There is one new API called getCurrentRunParameters which gets suggested parameters from DB and returns it to caller. Currently this is the only interaction point between external system and Dr Elephant for auto tuning.

This is the beta version for the Auto Tuning and supports following features:

  • Currently it support Pig Script for optimization
  • Supports Azkaban Scheduler
  • Supports enabling or disabling auto tuning as a whole
  • Constraints are applied on parameters to make sure no job fails because of auto tuning
  • Penalty for the parameters in case it exceed resource usage/execution time from allowed limits

We have plan to support following features for future version

  • Hive and Spark support
  • Execution time optimization
  • Reporting for visualizing improvements

Schema changes for auto tuning:

Table 1: tuning_algorithmThis table identifies algorithm to be used for the optimization metric (Resource, time) and job type (Pig, Hive). In general there should be one algorithm for one job type, but framework supports multiple algorithms for one row as well.

Table 2: tuning_parameterThis table represents Hadoop parameters to be optimized for each algorithm in tuning_algorithm. For example mapreduce.map.memory.mb, mapreduce.task.io.sort.mb etc.

Table 3: flow_definitionThis table represent one flow, it can be from any scheduler like Azkaban, Oozie, Appworx etc.

Table 4: job_definitionThis table represent the job to be optimized. This table contains general info other than auto tuning related information. Broken job definition info in two table, as this can be used for Dr Elephant basic info, as not all jobs will be enabled for auto tuning.

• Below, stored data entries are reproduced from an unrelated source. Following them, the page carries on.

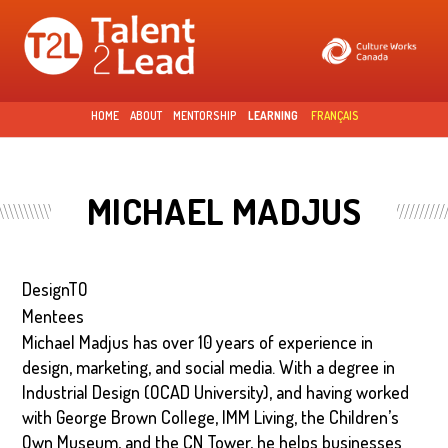
Skip to
main
content
HOME
ABOUT
MENTORSHIP
LEARNING
FRANÇAIS
MICHAEL MADJUS
DesignTO
Mentees
Michael Madjus has over 10 years of experience in
design, marketing, and social media. With a degree in
Industrial Design (OCAD University), and having worked
with George Brown College, IMM Living, the Children’s
Own Museum, and the CN Tower, he helps businesses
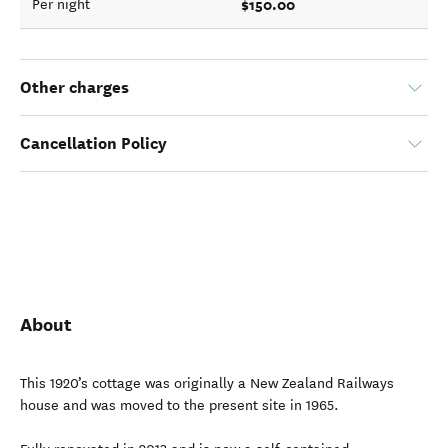
$150.00
Per night
Other charges
Cancellation Policy
About
This 1920’s cottage was originally a New Zealand Railways
house and was moved to the present site in 1965.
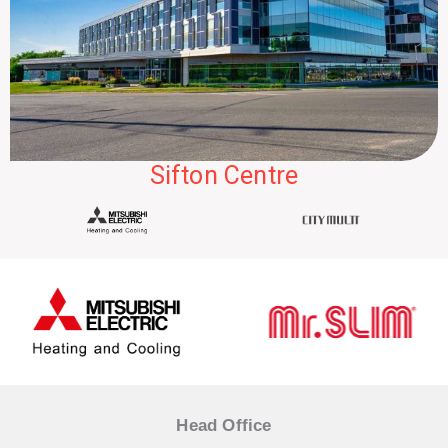
Sifton Centre
Head Office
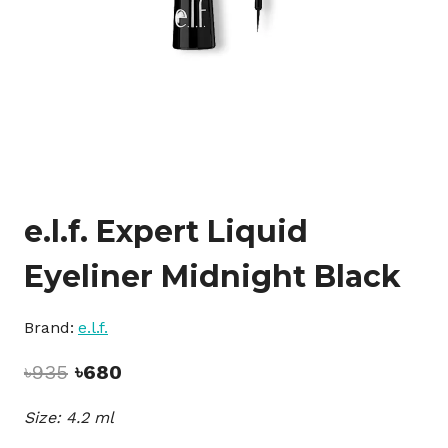
e.l.f. Expert Liquid
Eyeliner Midnight Black
Brand:
e.l.f.
Original
Current
৳
935
৳
680
price
price
Size: 4.2 ml
was:
is:
৳935.
৳680.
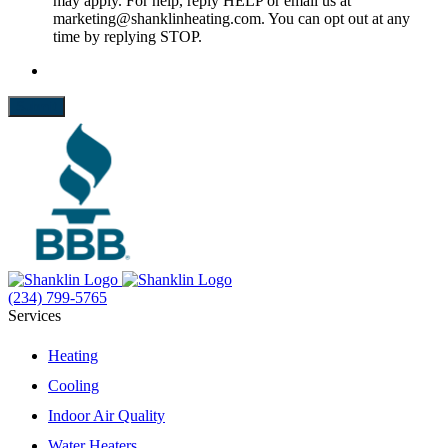
may apply. For help, reply HELP or email us at
marketing@shanklinheating.com. You can opt out at any
time by replying STOP.
Submit
(234) 799-5765
Services
Heating
Cooling
Indoor Air Quality
Water Heaters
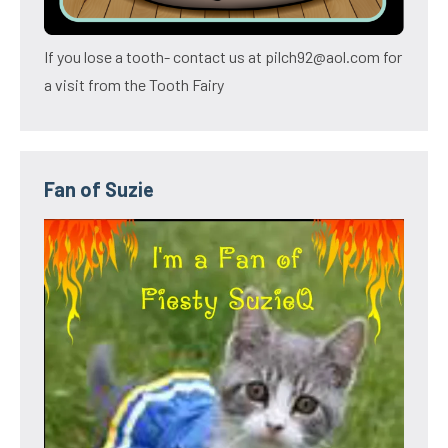
If you lose a tooth- contact us at pilch92@aol.com for
a visit from the Tooth Fairy
Fan of Suzie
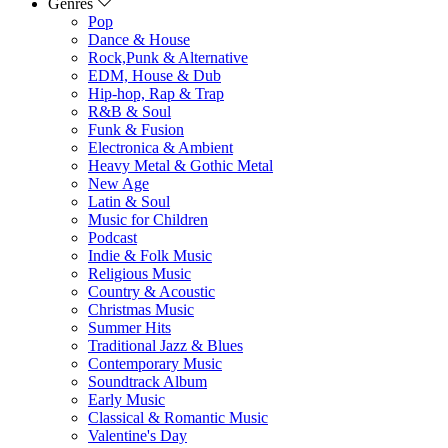
Genres
Pop
Dance & House
Rock,Punk & Alternative
EDM, House & Dub
Hip-hop, Rap & Trap
R&B & Soul
Funk & Fusion
Electronica & Ambient
Heavy Metal & Gothic Metal
New Age
Latin & Soul
Music for Children
Podcast
Indie & Folk Music
Religious Music
Country & Acoustic
Christmas Music
Summer Hits
Traditional Jazz & Blues
Contemporary Music
Soundtrack Album
Early Music
Classical & Romantic Music
Valentine's Day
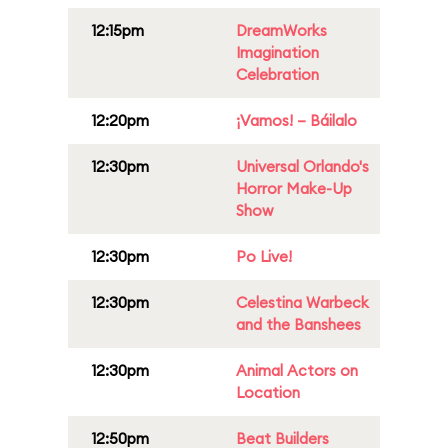
12:15pm
DreamWorks
Imagination
Celebration
12:20pm
¡Vamos! – Báilalo
12:30pm
Universal Orlando's
Horror Make-Up
Show
12:30pm
Po Live!
12:30pm
Celestina Warbeck
and the Banshees
12:30pm
Animal Actors on
Location
12:50pm
Beat Builders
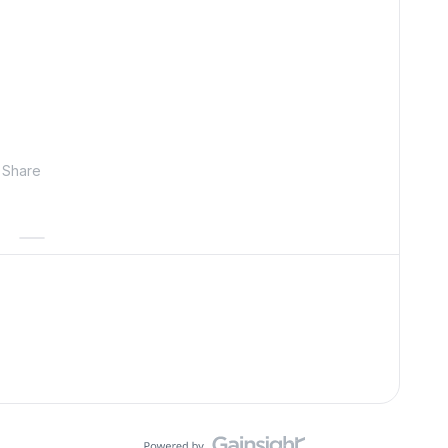
Share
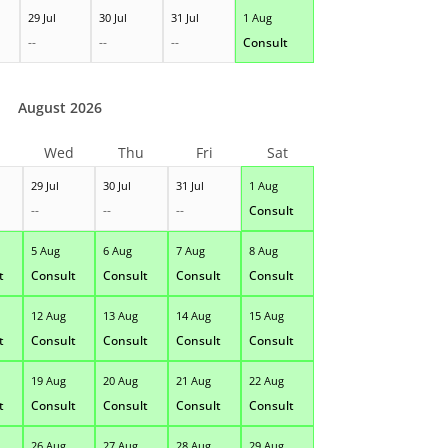
29 Jul
30 Jul
31 Jul
1 Aug
--
--
--
Consult
August 2026
Wed
Thu
Fri
Sat
29 Jul
30 Jul
31 Jul
1 Aug
--
--
--
Consult
5 Aug
6 Aug
7 Aug
8 Aug
t
Consult
Consult
Consult
Consult
12 Aug
13 Aug
14 Aug
15 Aug
t
Consult
Consult
Consult
Consult
19 Aug
20 Aug
21 Aug
22 Aug
t
Consult
Consult
Consult
Consult
26 Aug
27 Aug
28 Aug
29 Aug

Table 5: tuning_job_definitionThis table represent the job to be optimized and contains information required for auto tuning only.

Table 6: flow_executionThis table represent one execution of a flow.

Table 7: job_executionThis table represent jobs from one execution of a flow. Contains information about execution of a job other than auto tuning related info. Broken execution related info in two table, as this can be used for Dr Elephant basic info, as not all jobs will be enabled for auto tuning.

Dr elephant auto tuning kit

Dr Elephant Auto Tuning Kit

Table 8: tuning_job_executionThis table represent jobs from one execution of a flow and contains auto tuning related information. This one execution is corresponding to one set of parameters.

Dr Elephant Auto Tuning Parts

Table 9: job_saved_stateInternal table for optimization algorithm. Stores the current state of job to be optimized.

Elephant Auto Group Katy Tx

Table 10: job_suggested_param_valueSuggested parameter value corresponding to one execution of the job.